---------- Recorded data ----------

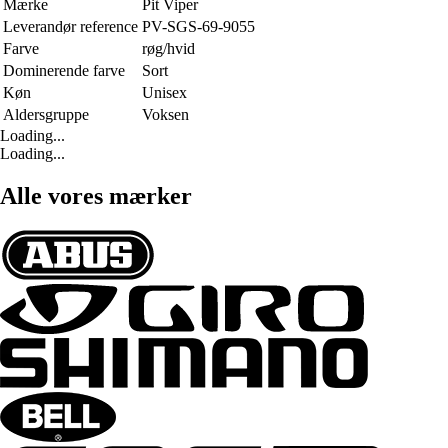
Mærke
Pit Viper
Leverandør reference
PV-SGS-69-9055
Farve
røg/hvid
Dominerende farve
Sort
Køn
Unisex
Aldersgruppe
Voksen
Loading...
Loading...
Alle vores mærker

----------

■ **Aim of the task**:
Print the complete listing exactly as it stands, without its pictures.

■ **Expected answer**:
Mærke
Pit Viper
Leverandør reference
PV-SGS-69-9055
Farve
røg/hvid
Dominerende farve
Sort
Køn
Unisex
Aldersgruppe
Voksen
Loading...
Loading...
Alle vores mærker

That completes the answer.